Exercise aim: Which lines of the entries below hold the word "group"? Report each of them.

Listed records:
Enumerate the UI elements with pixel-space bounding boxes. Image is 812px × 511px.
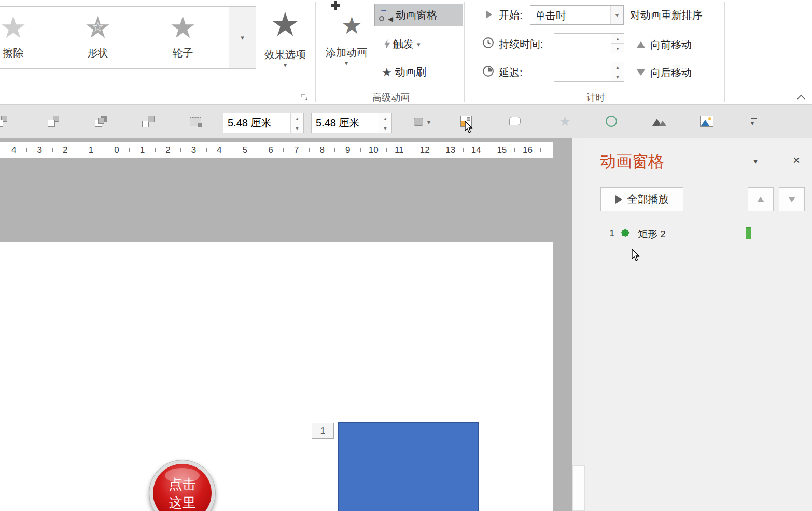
split-dropdown-icon[interactable]: ▾	[750, 116, 763, 129]
play-all-button[interactable]: 全部播放	[600, 187, 683, 211]
ribbon-animations-tab: ★ 擦除 ★ ☆ 形状 ★ 轮子 ▾ ★ 效果选项 ▾ ★ 添加动画 ▾ →	[0, 0, 812, 105]
ruler-number: 2	[155, 142, 181, 158]
play-all-label: 全部播放	[627, 192, 669, 206]
spin-up-icon[interactable]: ▴	[291, 113, 303, 123]
dialog-launcher-icon[interactable]	[301, 93, 309, 103]
animation-pane-button[interactable]: → ◀ 动画窗格	[374, 4, 463, 26]
plus-icon	[331, 1, 340, 10]
delay-spinner[interactable]: ▴ ▾	[611, 62, 624, 81]
star-icon: ★	[341, 13, 362, 37]
red-trigger-button-face[interactable]: 点击 这里	[153, 464, 212, 511]
duration-spinner[interactable]: ▴ ▾	[611, 34, 624, 53]
send-backward-icon[interactable]	[95, 116, 108, 129]
duration-spinbox[interactable]: ▴ ▾	[554, 33, 624, 53]
animation-item-order: 1	[609, 228, 615, 239]
animation-painter-button[interactable]: ★ 动画刷	[382, 64, 447, 81]
ruler-number: 2	[52, 142, 78, 158]
red-trigger-button-shape[interactable]: 点击 这里	[149, 460, 216, 511]
spin-down-icon[interactable]: ▾	[291, 123, 303, 133]
insert-picture-icon[interactable]	[700, 116, 713, 129]
ruler-number: 14	[464, 142, 489, 158]
animation-list-item[interactable]: 1 矩形 2	[585, 226, 812, 241]
effect-options-label: 效果选项	[264, 48, 306, 62]
spin-up-icon[interactable]: ▴	[611, 34, 624, 44]
animation-item-shape-name: 矩形 2	[638, 228, 666, 241]
move-later-button[interactable]: 向后移动	[637, 64, 692, 81]
ruler-number: 12	[412, 142, 438, 158]
ruler-number: 3	[181, 142, 207, 158]
mouse-cursor-secondary	[465, 121, 474, 136]
shape-height-input[interactable]	[223, 113, 294, 133]
group-separator	[315, 2, 316, 102]
trigger-button[interactable]: 触发 ▾	[384, 36, 444, 53]
spin-down-icon[interactable]: ▾	[611, 72, 624, 81]
animation-star-icon[interactable]: ★	[559, 116, 572, 129]
pane-move-up-button[interactable]	[748, 187, 774, 211]
shape-height-spinner[interactable]: ▴ ▾	[290, 113, 303, 133]
group-objects-icon[interactable]	[142, 116, 156, 129]
align-icon[interactable]	[0, 116, 9, 129]
chevron-down-icon: ▾	[241, 34, 244, 41]
add-animation-button[interactable]: ★ 添加动画 ▾	[319, 1, 373, 67]
wipe-star-icon: ★	[0, 9, 43, 46]
start-value: 单击时	[535, 9, 566, 23]
pane-move-down-button[interactable]	[779, 187, 805, 211]
oval-shape-icon[interactable]	[606, 116, 619, 129]
slide-canvas[interactable]: 点击 这里 1	[0, 242, 553, 511]
triangle-down-icon	[637, 69, 645, 76]
chevron-down-icon: ▾	[284, 62, 287, 69]
ruler-number: 9	[335, 142, 361, 158]
move-later-label: 向后移动	[650, 66, 692, 80]
effect-options-star-icon: ★	[270, 2, 300, 47]
gallery-item-wheel[interactable]: ★ 轮子	[153, 9, 213, 67]
gallery-item-wipe[interactable]: ★ 擦除	[0, 9, 43, 67]
pane-close-button[interactable]: ×	[788, 152, 805, 168]
animation-timeline-bar[interactable]	[746, 227, 751, 239]
shape-inner-star-icon: ☆	[68, 19, 128, 35]
spin-up-icon[interactable]: ▴	[379, 113, 391, 123]
shape-width-spinner[interactable]: ▴ ▾	[379, 113, 391, 133]
vertical-scrollbar[interactable]	[572, 138, 585, 511]
ruler-numbers: 4 3 2 1 0 1 2 3 4 5 6 7 8 9 10 11 12 13 …	[1, 142, 553, 158]
pane-options-chevron-icon[interactable]: ▾	[747, 155, 764, 167]
group-separator	[724, 2, 725, 102]
ruler-number: 1	[130, 142, 156, 158]
effect-options-button[interactable]: ★ 效果选项 ▾	[259, 2, 311, 69]
spin-up-icon[interactable]: ▴	[611, 62, 624, 72]
horizontal-ruler[interactable]: 4 3 2 1 0 1 2 3 4 5 6 7 8 9 10 11 12 13 …	[0, 142, 553, 158]
shape-width-field[interactable]: ▴ ▾	[311, 113, 392, 133]
shape-width-input[interactable]	[312, 113, 382, 133]
ruler-number: 8	[309, 142, 335, 158]
clock-icon	[379, 16, 384, 21]
animation-order-badge[interactable]: 1	[312, 423, 334, 439]
start-value-combobox[interactable]: 单击时 ▾	[530, 5, 624, 25]
slide-workspace: 4 3 2 1 0 1 2 3 4 5 6 7 8 9 10 11 12 13 …	[0, 138, 572, 511]
delay-input[interactable]	[554, 62, 614, 81]
start-play-icon	[486, 10, 492, 19]
gallery-more-button[interactable]: ▾	[229, 6, 256, 69]
combobox-chevron-icon[interactable]: ▾	[610, 6, 623, 24]
chevron-down-icon: ▾	[417, 41, 421, 48]
mountains-icon[interactable]	[652, 116, 666, 129]
ruler-number: 5	[232, 142, 258, 158]
advanced-animation-group-label: 高级动画	[362, 91, 420, 104]
shape-effects-icon[interactable]: ▾	[414, 116, 438, 129]
gallery-item-label: 形状	[88, 47, 108, 59]
gallery-item-shape[interactable]: ★ ☆ 形状	[68, 9, 128, 67]
bring-forward-icon[interactable]	[48, 116, 61, 129]
delay-spinbox[interactable]: ▴ ▾	[554, 62, 624, 82]
picture-placeholder-icon[interactable]	[190, 116, 203, 129]
collapse-ribbon-button[interactable]	[796, 93, 806, 103]
animation-style-gallery: ★ 擦除 ★ ☆ 形状 ★ 轮子	[0, 6, 229, 69]
spin-down-icon[interactable]: ▾	[379, 123, 391, 133]
spin-down-icon[interactable]: ▾	[611, 44, 624, 53]
move-earlier-button[interactable]: 向前移动	[637, 36, 692, 53]
animation-order-number: 1	[320, 425, 325, 436]
duration-input[interactable]	[554, 34, 614, 53]
blue-rectangle-shape[interactable]	[338, 422, 479, 511]
duration-label: 持续时间:	[499, 37, 543, 51]
callout-shape-icon[interactable]	[509, 116, 523, 129]
scrollbar-thumb[interactable]	[572, 465, 585, 511]
ruler-number: 3	[27, 142, 53, 158]
shape-height-field[interactable]: ▴ ▾	[223, 113, 304, 133]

Problem solution:
group-separator	[315, 2, 316, 102]
group-objects-icon[interactable]	[142, 116, 156, 129]
group-separator	[724, 2, 725, 102]
advanced-animation-group-label: 高级动画	[362, 91, 420, 104]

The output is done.